Next time you’re driving down Delhi’s Nelson Mandela road or taking a U-turn at the South Extension subway, slow down and observe the walls: plastered among the crude 2-D scribbles proclaiming undying love and expletives, there’s a flicker of colourful 3-D words and signs writ large — ‘Happy Dy’, ‘Dezer’, ‘True’, ‘Love Bug’... They have one thing in common: they are by ‘Zine’, an expat who comes on a scooter and within minutes unleashes his expressions on these public spaces.
The art of graffiti is both an outlet for boredom and expression, with the most important aspect being the artist’s signature. Architect Tarun Jayaram, 29, enjoys spraying images onto farmhouse walls in Chattarpur or painting inside his friends’ houses – with permission. Girish Arora, a 30-something art designer, armed with stencils in the dead of the night, paints faces with a cross on the mouth under flyovers. Jonas, a German national who has pitched his tent in India for various reasons — NGO work, sightseeing or researching for his thesis — paints heart-shaped odes on the “smooth long walls among Delhi’s ditches” to former loves.

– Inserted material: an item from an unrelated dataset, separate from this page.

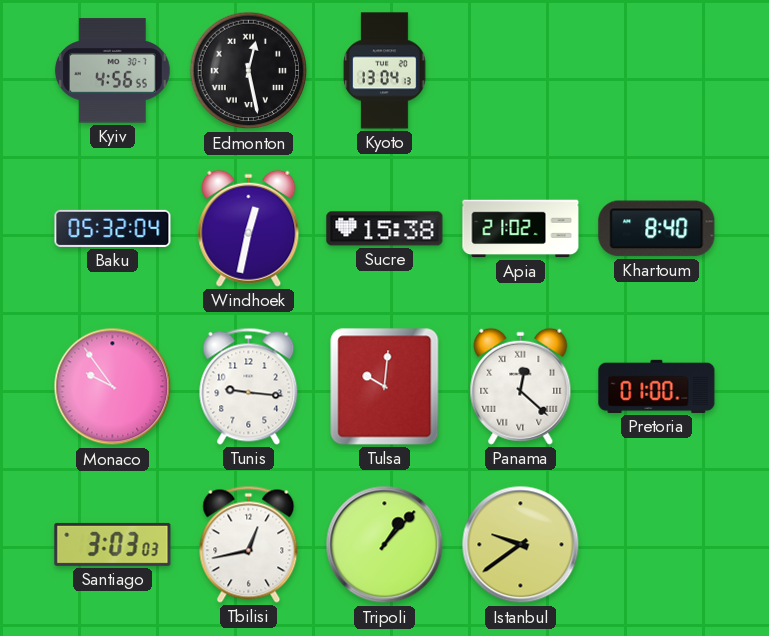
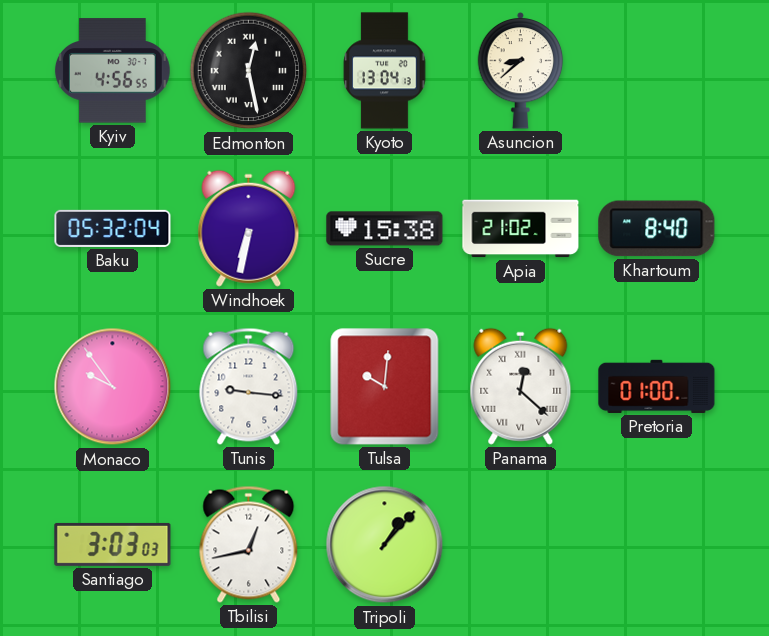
Asuncion: none -> 8:38
Windhoek: 12:32 -> 6:32
Istanbul: 9:39 -> none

While urban graffiti is relatively new in India, institutions like JNU have them all over their notice boards as slogans:
‘Naxalbari Ki Chingari Ko Har Gaon Aur Shehr Mein Faila Do’ (Spread the flame of Naxalbari in every village and city), ‘Uphold People’s Power In Nepal’. Jayaram says he’s even encountered political messages made from cow-dung in Dibrugarh but says he would rather “keep it pretty and not turn activist about it.” The ‘Indian scene’ is inspired by the established traditions of the West. ‘Banksy’ is an English street artist whose satirical pieces comments on politics and culture. He is famous but his identity, in true graphic artist tradition, is shadowy.Arora says the graphic art is actually about having a relationship with one’s space. "Unlike rural areas or the outdoors, where there’s a relationship with the outside, when you live in a city like Delhi there is no sense of personal space. It’s defensive and confining. That makes you ‘react’ through expressions like these. Since you can’t change the way the city is evolving, you find your nooks and crannies under flyovers."

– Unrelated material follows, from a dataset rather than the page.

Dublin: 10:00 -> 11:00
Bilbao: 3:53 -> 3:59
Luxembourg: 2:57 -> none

|We read you:A love-struck Romeo gives vent to his tormented soul, making a biker stop and take notice. Photo by: Ronjoy Gogoi/ HT|
Mumbai-based 30-year-old ‘R3flux’ (pronounced Re-flux), a graphic designer by profession, recounts an instance in Frazer Town in Bangalore when he was painting on a home-office wall. “They threatened to take me to the cops. So, for the next few hours, I was slogging it out with turpentine instead of doing graffiti.” He, however, feels the Indian version would probably veer more towards being ‘reverse graffiti’ — creating graffiti by removing dirt on the surfaces.

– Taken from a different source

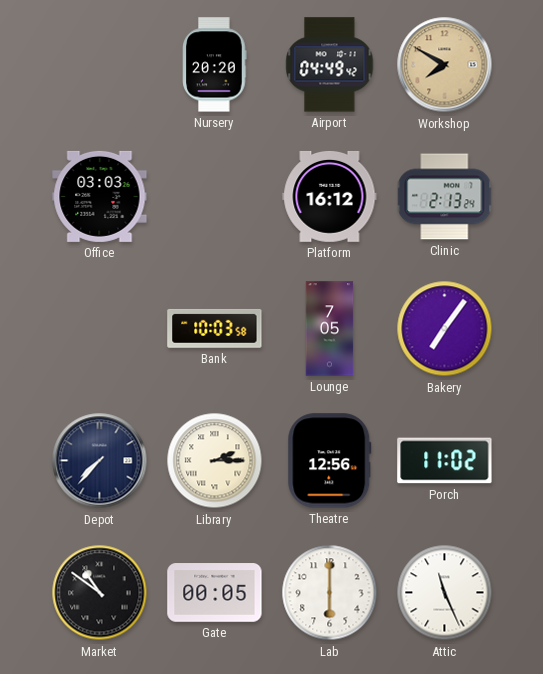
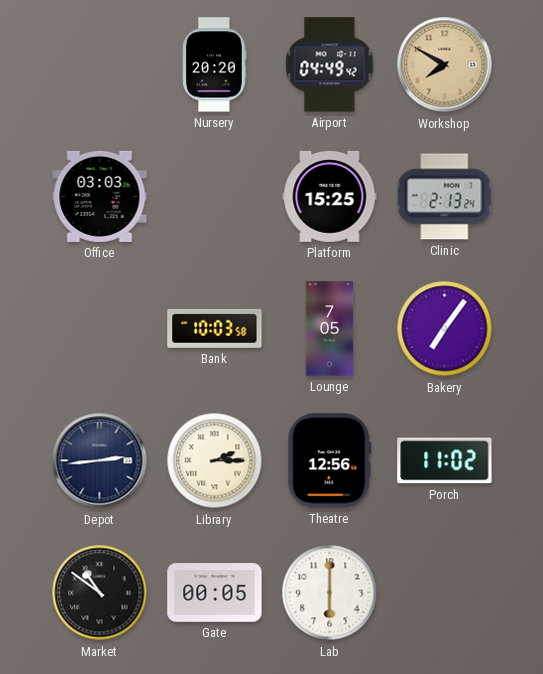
Platform: 16:12 -> 15:25
Depot: 7:37 -> 2:44
Attic: 11:26 -> none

The movement is indeed largely on the fringes. Indian youth sometimes make it a mission to beautify their spaces. ‘The Wall Project’, for instance, headed by Mumbai’s Dhanya Pilo, filmmaker-visual jockey, has become stand-ins for municipal bodies – cleaning gardens and walls. “Municipal bodies are responsible for public spaces but they don’t have time to work on ideas like building ownership. We are open to it.”
Jonas is not about to give up though. “Stuff is definitely happening here. With acts like Snoop Dogg featured in the soundtrack of Singh is King, crossover mixes of American style rap with Hindi pop, it’s just a matter of time when more people will be involved,” R3flux agrees, “It’s a fall-out of the hip hop scene, wearing jeans that are nearly falling off, rap music, the gangster culture etc.” For a graphic artist, all this is part of the charm.